%%

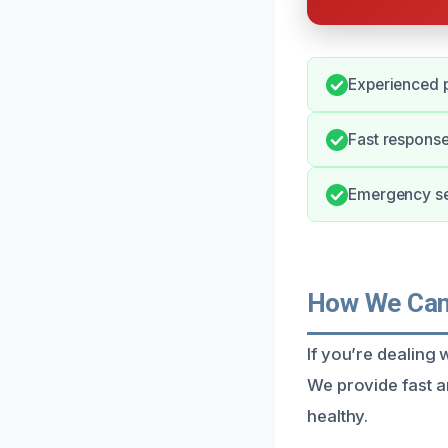
Experienced p
Fast response
Emergency se
How We Can 
If you’re dealing w
We provide fast a
healthy.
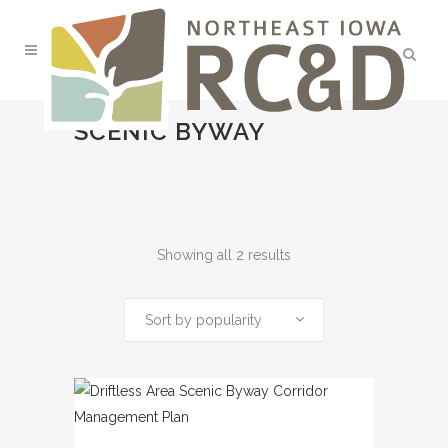
SCENIC BYWAY
Sorted
Showing all 2 results
by
Sort by popularity
popularity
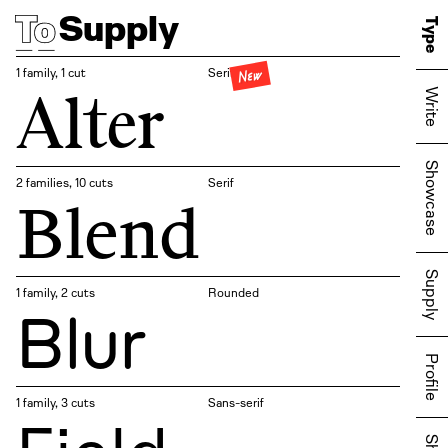
Supply
Type
New
1 family, 1 cut
Serif
Alter
Write
Showcase
2 families, 10 cuts
Serif
Blend
Supply
1 family, 2 cuts
Rounded
Blur
Profile
1 family, 3 cuts
Sans-serif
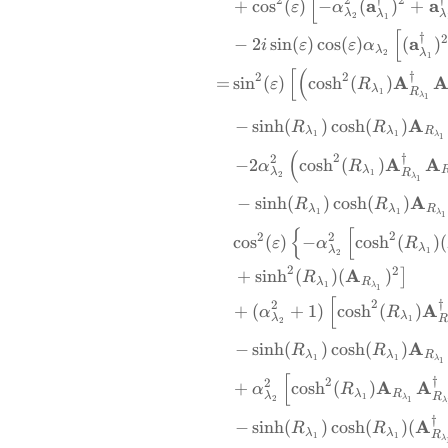
[
a
a
+
c
o
s
(
)
−
(
)
+
ε
α
λ
λ
λ
2
1
[
†
a
−
2
s
i
n
(
)
c
o
s
(
)
(
)
i
ε
ε
α
λ
λ
2
1
[
(
†
2
2
A
=
s
i
n
(
)
c
o
s
h
(
)
ε
R
λ
R
1
λ
1
A
−
s
i
n
h
(
)
c
o
s
h
(
)
R
R
λ
λ
R
1
1
λ
1
(
†
2
2
A
A
−
2
c
o
s
h
(
)
α
R
λ
λ
R
1
2
λ
1
A
−
s
i
n
h
(
)
c
o
s
h
(
)
R
R
λ
λ
R
1
1
λ
1
{
[
2
2
2
c
o
s
(
)
−
c
o
s
h
(
)
(
ε
α
R
λ
λ
1
2
2
2
A
+
s
i
n
h
(
)
(
)
]
R
λ
R
1
λ
1
[
†
2
2
A
+
(
+
1
)
c
o
s
h
(
)
α
R
λ
λ
R
1
2
A
−
s
i
n
h
(
)
c
o
s
h
(
)
R
R
λ
λ
R
1
1
λ
1
[
†
2
2
A
A
+
c
o
s
h
(
)
α
R
λ
R
λ
R
1
λ
2
1
λ
†
A
−
s
i
n
h
(
)
c
o
s
h
(
)
(
R
R
λ
λ
R
1
1
λ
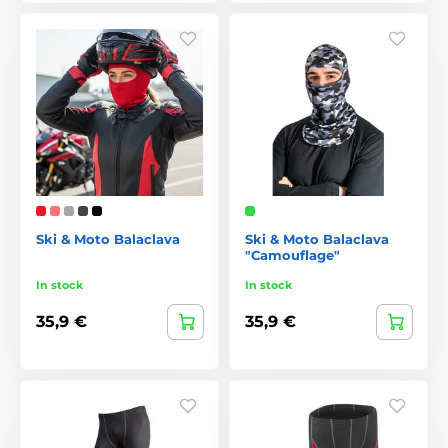
Ski & Moto Balaclava
Ski & Moto Balaclava
"Camouflage"
In stock
In stock
35,9 €
35,9 €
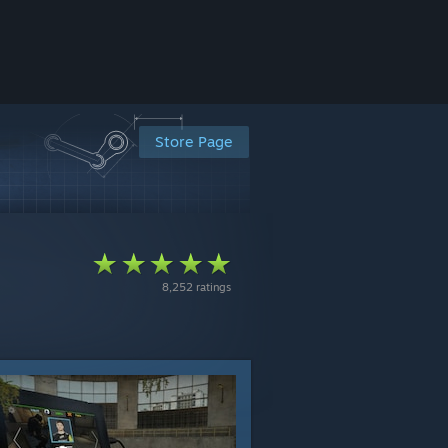
Store Page
8,252 ratings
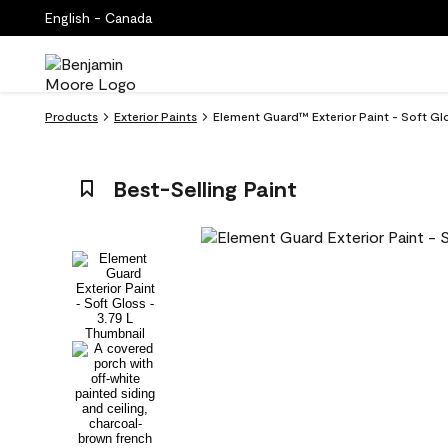
English - Canada
Products
Exterior Paints
Element Guard™ Exterior Paint - Soft Gl
Best-Selling Paint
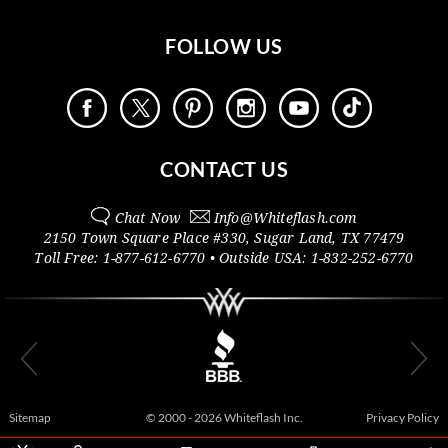
FOLLOW US
CONTACT US
Chat Now
Info@
Whiteflash.com
2150 Town Square Place #330
,
Sugar Land
,
TX
77479
Toll Free:
1-877-612-6770
• Outside
USA:
1-832-252-6770
Sitemap
© 2000 - 2026 Whiteflash Inc.
Privacy Policy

%%

### [WORK REQUIRED]
Transcribe the listing above in full and exactly; no pictures belong in the copy.

### [FINISHED TASK]
Experienced p
Fast response
Emergency se
How We Can 
If you’re dealing w
We provide fast a
healthy.
SCENIC BYWAY
Sorted
Showing all 2 results
by
Sort by popularity
popularity
Supply
Type
New
1 family, 1 cut
Serif
Alter
Write
Showcase
2 families, 10 cuts
Serif
Blend
Supply
1 family, 2 cuts
Rounded
Blur
Profile
1 family, 3 cuts
Sans-serif
[
a
a
+
c
o
s
(
)
−
(
)
+
ε
α
λ
λ
λ
2
1
[
†
a
−
2
s
i
n
(
)
c
o
s
(
)
(
)
i
ε
ε
α
λ
λ
2
1
[
(
†
2
2
A
=
s
i
n
(
)
c
o
s
h
(
)
ε
R
λ
R
1
λ
1
A
−
s
i
n
h
(
)
c
o
s
h
(
)
R
R
λ
λ
R
1
1
λ
1
(
†
2
2
A
A
−
2
c
o
s
h
(
)
α
R
λ
λ
R
1
2
λ
1
A
−
s
i
n
h
(
)
c
o
s
h
(
)
R
R
λ
λ
R
1
1
λ
1
{
[
2
2
2
c
o
s
(
)
−
c
o
s
h
(
)
(
ε
α
R
λ
λ
1
2
2
2
A
+
s
i
n
h
(
)
(
)
]
R
λ
R
1
λ
1
[
†
2
2
A
+
(
+
1
)
c
o
s
h
(
)
α
R
λ
λ
R
1
2
A
−
s
i
n
h
(
)
c
o
s
h
(
)
R
R
λ
λ
R
1
1
λ
1
[
†
2
2
A
A
+
c
o
s
h
(
)
α
R
λ
R
λ
R
1
λ
2
1
λ
†
A
−
s
i
n
h
(
)
c
o
s
h
(
)
(
R
R
λ
λ
R
1
1
λ
Ski & Moto Balaclava
Ski & Moto Balaclava
"Camouflage"
In stock
In stock
35,9 €
35,9 €
Store Page
8,252 ratings
English - Canada
Products
Exterior Paints
Element Guard™ Exterior Paint - Soft Gl
Best-Selling Paint
FOLLOW US
CONTACT US
Chat Now
Info@
Whiteflash.com
2150 Town Square Place #330
,
Sugar Land
,
TX
77479
Toll Free:
1-877-612-6770
• Outside
USA:
1-832-252-6770
Sitemap
© 2000 - 2026 Whiteflash Inc.
Privacy Policy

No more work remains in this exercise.